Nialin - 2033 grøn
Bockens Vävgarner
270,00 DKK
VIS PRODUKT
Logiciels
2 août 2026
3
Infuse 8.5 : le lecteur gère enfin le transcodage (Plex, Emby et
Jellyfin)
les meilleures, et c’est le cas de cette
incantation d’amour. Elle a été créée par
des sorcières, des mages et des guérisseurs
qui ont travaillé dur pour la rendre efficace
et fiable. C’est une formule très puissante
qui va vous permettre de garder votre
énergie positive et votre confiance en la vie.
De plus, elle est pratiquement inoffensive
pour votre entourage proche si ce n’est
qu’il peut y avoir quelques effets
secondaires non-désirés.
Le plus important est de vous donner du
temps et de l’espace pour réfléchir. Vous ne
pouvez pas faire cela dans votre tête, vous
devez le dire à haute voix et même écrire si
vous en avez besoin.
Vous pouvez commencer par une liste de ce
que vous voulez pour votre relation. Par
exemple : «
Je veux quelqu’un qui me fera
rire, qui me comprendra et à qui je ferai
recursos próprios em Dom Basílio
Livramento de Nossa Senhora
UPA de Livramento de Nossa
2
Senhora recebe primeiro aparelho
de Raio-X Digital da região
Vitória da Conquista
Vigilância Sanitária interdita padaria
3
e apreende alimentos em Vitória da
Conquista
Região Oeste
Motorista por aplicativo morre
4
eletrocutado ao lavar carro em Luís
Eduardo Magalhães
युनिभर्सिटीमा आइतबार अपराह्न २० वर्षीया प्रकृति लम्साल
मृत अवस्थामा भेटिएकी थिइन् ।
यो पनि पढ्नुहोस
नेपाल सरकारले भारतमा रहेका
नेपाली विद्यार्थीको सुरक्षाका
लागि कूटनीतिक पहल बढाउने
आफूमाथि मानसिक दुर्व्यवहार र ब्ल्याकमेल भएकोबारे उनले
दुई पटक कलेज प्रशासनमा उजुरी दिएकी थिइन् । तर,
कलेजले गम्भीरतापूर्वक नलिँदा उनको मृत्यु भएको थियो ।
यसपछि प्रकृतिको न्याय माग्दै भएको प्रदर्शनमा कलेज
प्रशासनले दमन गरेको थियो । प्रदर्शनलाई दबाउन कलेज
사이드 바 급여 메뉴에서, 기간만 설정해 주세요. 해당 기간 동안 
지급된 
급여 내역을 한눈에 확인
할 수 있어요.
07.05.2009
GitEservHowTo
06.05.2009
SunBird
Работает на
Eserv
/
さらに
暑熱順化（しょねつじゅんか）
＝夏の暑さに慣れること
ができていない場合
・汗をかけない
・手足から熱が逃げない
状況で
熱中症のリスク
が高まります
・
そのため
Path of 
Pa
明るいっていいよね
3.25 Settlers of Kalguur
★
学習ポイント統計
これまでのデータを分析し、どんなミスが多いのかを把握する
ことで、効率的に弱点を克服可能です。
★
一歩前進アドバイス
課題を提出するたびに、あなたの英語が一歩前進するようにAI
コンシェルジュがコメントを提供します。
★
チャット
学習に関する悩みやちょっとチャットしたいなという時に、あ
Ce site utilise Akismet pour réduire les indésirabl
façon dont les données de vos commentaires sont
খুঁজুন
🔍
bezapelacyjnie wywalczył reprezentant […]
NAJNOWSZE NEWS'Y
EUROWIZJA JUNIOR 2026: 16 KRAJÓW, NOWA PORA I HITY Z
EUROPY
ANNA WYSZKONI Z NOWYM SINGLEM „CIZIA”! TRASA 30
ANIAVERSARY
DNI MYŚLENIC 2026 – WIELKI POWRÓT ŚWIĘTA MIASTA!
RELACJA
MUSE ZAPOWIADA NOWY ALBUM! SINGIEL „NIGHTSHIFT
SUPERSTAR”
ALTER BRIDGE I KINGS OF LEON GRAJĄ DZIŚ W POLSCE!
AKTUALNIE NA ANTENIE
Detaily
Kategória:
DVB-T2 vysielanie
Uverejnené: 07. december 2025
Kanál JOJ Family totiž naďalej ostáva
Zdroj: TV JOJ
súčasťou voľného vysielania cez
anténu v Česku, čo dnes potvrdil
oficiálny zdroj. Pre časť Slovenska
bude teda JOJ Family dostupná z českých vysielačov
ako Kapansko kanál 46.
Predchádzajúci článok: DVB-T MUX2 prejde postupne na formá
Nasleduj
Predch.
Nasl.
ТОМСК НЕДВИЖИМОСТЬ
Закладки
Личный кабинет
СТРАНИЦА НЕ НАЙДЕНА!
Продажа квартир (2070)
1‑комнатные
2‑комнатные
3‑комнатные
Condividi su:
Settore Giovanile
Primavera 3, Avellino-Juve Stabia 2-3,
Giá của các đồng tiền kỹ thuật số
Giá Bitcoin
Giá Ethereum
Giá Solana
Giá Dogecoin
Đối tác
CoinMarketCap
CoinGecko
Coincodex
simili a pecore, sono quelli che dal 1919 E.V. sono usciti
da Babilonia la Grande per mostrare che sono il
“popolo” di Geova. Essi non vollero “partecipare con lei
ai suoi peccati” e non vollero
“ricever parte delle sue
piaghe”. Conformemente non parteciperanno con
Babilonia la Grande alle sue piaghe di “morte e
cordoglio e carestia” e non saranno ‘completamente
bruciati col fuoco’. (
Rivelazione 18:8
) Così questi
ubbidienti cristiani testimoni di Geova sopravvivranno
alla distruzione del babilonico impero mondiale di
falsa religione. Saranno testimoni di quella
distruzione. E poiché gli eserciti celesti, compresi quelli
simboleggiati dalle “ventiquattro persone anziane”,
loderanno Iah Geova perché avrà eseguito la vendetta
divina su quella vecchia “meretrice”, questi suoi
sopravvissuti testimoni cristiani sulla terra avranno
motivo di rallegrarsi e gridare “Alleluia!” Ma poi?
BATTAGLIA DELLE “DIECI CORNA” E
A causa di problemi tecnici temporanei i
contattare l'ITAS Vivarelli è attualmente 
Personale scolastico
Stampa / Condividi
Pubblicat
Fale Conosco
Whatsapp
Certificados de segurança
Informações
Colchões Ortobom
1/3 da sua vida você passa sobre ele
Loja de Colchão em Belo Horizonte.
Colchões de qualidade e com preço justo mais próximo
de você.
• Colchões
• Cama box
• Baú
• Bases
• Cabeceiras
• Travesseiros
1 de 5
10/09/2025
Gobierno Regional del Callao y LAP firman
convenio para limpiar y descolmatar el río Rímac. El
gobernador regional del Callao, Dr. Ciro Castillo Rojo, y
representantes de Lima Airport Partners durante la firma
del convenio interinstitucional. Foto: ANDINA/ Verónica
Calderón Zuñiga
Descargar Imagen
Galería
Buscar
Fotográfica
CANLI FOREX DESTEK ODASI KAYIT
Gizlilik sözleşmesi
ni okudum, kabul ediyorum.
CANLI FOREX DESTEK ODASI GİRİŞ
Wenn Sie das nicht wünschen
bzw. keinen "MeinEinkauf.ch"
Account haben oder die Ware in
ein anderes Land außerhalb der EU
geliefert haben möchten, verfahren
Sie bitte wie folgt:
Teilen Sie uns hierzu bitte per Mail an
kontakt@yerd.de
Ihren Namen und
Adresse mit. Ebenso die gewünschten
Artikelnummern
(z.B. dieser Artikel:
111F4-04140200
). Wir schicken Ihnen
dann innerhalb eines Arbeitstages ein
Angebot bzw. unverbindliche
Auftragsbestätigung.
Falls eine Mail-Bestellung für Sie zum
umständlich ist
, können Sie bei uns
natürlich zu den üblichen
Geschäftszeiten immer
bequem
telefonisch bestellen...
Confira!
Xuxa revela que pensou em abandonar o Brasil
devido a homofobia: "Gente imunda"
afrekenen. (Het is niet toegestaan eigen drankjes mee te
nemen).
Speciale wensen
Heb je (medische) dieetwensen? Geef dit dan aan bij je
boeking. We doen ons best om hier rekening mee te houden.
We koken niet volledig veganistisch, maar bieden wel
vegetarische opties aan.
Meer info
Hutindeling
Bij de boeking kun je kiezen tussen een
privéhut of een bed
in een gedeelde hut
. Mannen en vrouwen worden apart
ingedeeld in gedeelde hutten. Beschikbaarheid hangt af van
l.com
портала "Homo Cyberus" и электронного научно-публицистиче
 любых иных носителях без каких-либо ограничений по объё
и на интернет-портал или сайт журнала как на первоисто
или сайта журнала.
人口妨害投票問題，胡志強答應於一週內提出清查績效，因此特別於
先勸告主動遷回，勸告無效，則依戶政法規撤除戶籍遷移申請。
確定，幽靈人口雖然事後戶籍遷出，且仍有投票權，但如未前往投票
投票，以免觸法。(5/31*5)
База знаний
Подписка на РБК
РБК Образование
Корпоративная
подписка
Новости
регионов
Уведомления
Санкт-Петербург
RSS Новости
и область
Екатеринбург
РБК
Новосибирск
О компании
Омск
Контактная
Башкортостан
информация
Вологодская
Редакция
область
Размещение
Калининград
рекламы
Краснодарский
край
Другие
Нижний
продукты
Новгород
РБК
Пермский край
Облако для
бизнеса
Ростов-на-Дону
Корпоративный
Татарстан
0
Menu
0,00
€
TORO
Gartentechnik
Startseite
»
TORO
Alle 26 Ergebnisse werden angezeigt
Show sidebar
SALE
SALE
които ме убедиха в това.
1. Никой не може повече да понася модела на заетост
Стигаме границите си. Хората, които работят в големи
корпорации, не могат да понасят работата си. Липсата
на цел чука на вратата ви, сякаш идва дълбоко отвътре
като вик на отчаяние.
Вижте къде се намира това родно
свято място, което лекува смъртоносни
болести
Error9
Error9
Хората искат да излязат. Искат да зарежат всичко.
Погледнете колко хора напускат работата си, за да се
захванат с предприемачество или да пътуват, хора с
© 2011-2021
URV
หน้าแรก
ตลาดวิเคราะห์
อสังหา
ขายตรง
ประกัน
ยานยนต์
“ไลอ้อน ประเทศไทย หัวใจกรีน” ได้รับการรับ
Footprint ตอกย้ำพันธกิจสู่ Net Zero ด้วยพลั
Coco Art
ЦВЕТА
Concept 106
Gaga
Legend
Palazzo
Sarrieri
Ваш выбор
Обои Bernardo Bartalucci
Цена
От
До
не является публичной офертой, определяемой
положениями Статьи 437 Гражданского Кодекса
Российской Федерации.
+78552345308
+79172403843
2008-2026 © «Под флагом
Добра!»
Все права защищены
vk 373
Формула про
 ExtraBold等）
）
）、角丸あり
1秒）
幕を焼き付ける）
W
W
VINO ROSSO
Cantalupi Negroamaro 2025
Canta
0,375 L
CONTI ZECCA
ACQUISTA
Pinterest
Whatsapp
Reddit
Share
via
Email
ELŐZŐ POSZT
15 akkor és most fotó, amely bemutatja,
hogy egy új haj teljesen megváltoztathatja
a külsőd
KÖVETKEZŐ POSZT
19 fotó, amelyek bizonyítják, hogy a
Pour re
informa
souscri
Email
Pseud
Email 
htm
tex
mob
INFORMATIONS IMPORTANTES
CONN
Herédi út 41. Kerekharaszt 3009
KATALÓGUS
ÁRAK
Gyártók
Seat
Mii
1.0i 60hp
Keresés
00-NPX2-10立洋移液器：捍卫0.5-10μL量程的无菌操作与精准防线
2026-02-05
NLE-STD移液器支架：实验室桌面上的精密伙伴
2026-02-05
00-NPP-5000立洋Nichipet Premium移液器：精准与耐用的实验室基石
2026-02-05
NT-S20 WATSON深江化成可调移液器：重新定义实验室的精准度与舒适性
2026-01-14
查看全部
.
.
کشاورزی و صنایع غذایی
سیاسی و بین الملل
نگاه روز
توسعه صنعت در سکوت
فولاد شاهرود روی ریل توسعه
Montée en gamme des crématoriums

About this exercise — Output only the lines from the one containing "Footprint ตอกย้ำพันธกิจสู่ Net Zero ด้วยพลั" through the end of the material, please, exactly as they appear.

Solution for this task —
Footprint ตอกย้ำพันธกิจสู่ Net Zero ด้วยพลั
Coco Art
ЦВЕТА
Concept 106
Gaga
Legend
Palazzo
Sarrieri
Ваш выбор
Обои Bernardo Bartalucci
Цена
От
До
не является публичной офертой, определяемой
положениями Статьи 437 Гражданского Кодекса
Российской Федерации.
+78552345308
+79172403843
2008-2026 © «Под флагом
Добра!»
Все права защищены
vk 373
Формула про
 ExtraBold等）
）
）、角丸あり
1秒）
幕を焼き付ける）
W
W
VINO ROSSO
Cantalupi Negroamaro 2025
Canta
0,375 L
CONTI ZECCA
ACQUISTA
Pinterest
Whatsapp
Reddit
Share
via
Email
ELŐZŐ POSZT
15 akkor és most fotó, amely bemutatja,
hogy egy új haj teljesen megváltoztathatja
a külsőd
KÖVETKEZŐ POSZT
19 fotó, amelyek bizonyítják, hogy a
Pour re
informa
souscri
Email
Pseud
Email 
htm
tex
mob
INFORMATIONS IMPORTANTES
CONN
Herédi út 41. Kerekharaszt 3009
KATALÓGUS
ÁRAK
Gyártók
Seat
Mii
1.0i 60hp
Keresés
00-NPX2-10立洋移液器：捍卫0.5-10μL量程的无菌操作与精准防线
2026-02-05
NLE-STD移液器支架：实验室桌面上的精密伙伴
2026-02-05
00-NPP-5000立洋Nichipet Premium移液器：精准与耐用的实验室基石
2026-02-05
NT-S20 WATSON深江化成可调移液器：重新定义实验室的精准度与舒适性
2026-01-14
查看全部
.
.
کشاورزی و صنایع غذایی
سیاسی و بین الملل
نگاه روز
توسعه صنعت در سکوت
فولاد شاهرود روی ریل توسعه
Montée en gamme des crématoriums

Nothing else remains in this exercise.